Teaching the citizenship classes here (just finished the twelfth one) is one way I can use my skills as a teacher, do something I love, and make a concrete, real difference in peoples’ lives. It does not suit me to attend meetings and talk about things. But, when there is something real and concrete I can do to make a difference, that’s when I get involved. I have also been tutoring English learners at the community college here, twice a week when classes are in session for the past six years. It’s another concrete action that makes a difference. I also get to use some of the linguistics I studied as an undergrad.
What gives you hope for the future?
I have been struggling with this given the state of affairs in the US today, but it is young people who have compassion and a consciousness of the harms we (United States) do both here and abroad.

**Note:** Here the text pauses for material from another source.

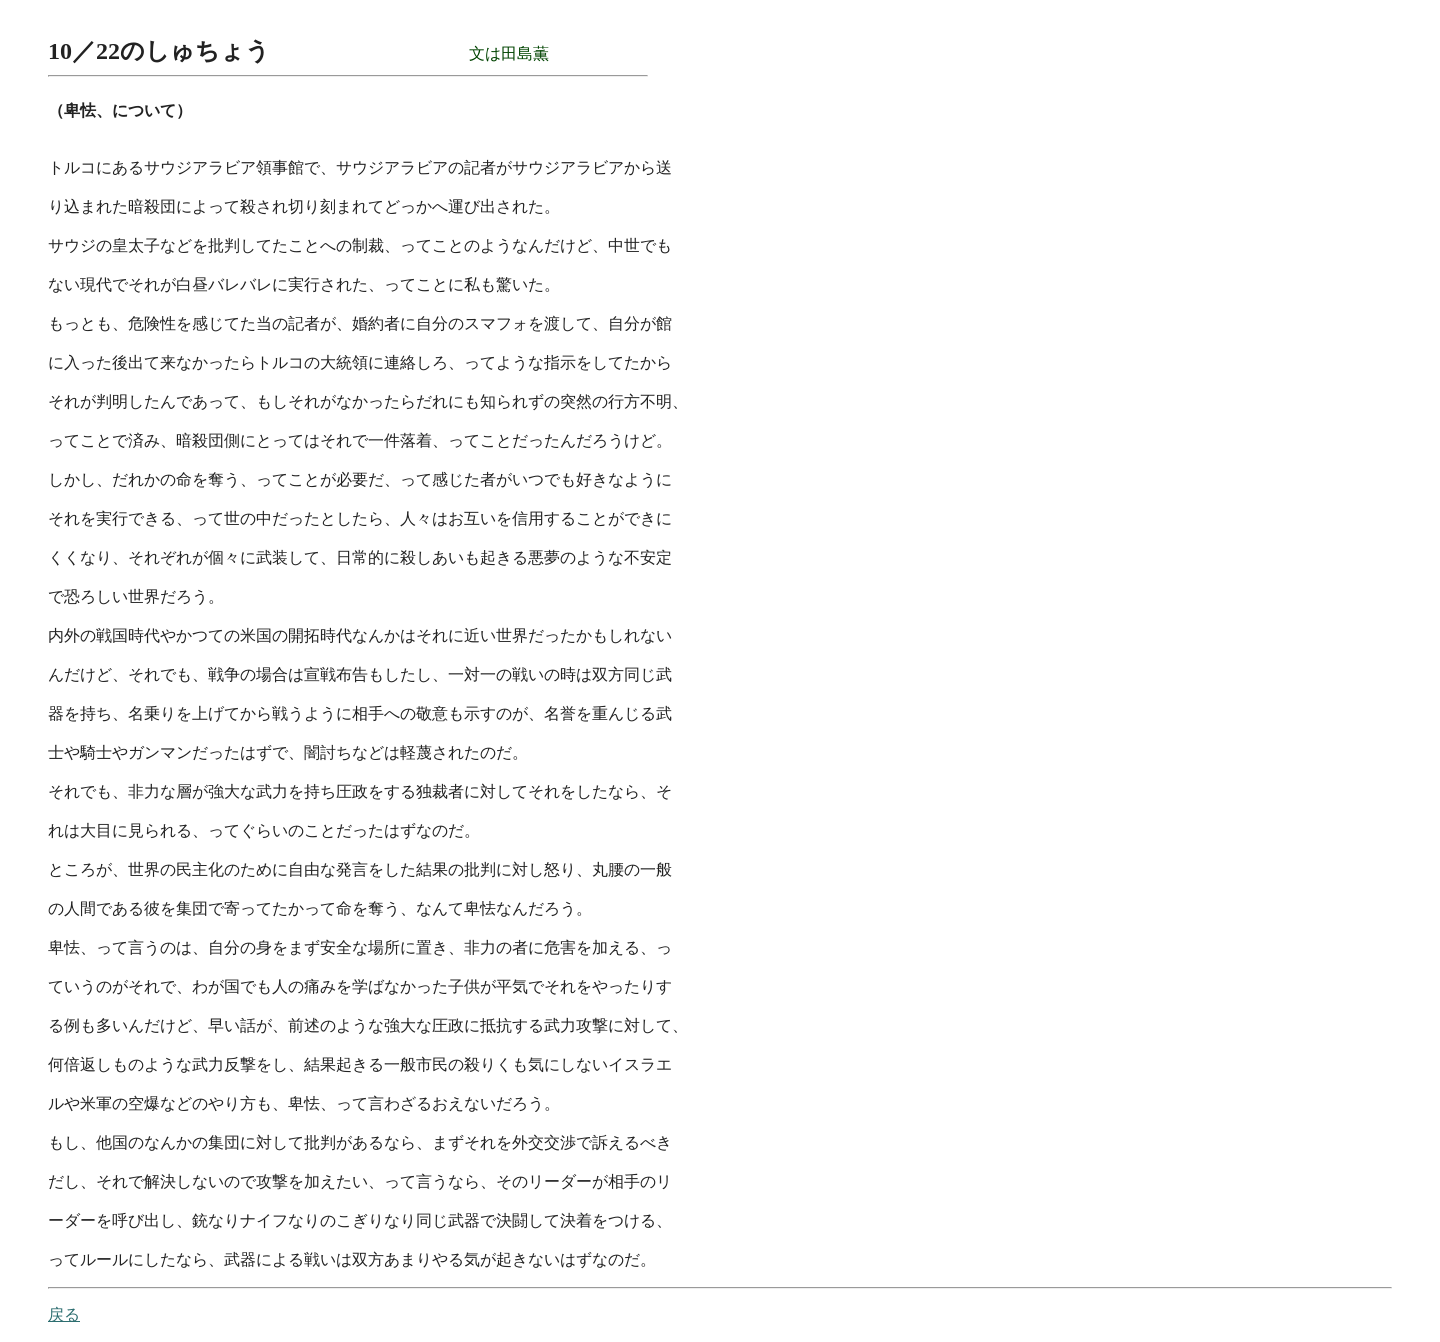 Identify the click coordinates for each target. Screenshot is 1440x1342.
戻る (64, 1314)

What do you think are the most significant obstacles to social justice in the future?
Lack of awareness and compassion for others.
Are there any lessons you think you have learned from all these years of sustained activism?
I think the thread throughout my now 50 plus years of political activism is concreteness– embodied action that makes a difference, whether helping folks become citizens or interrupting the thoughtlessness of most people’s lives.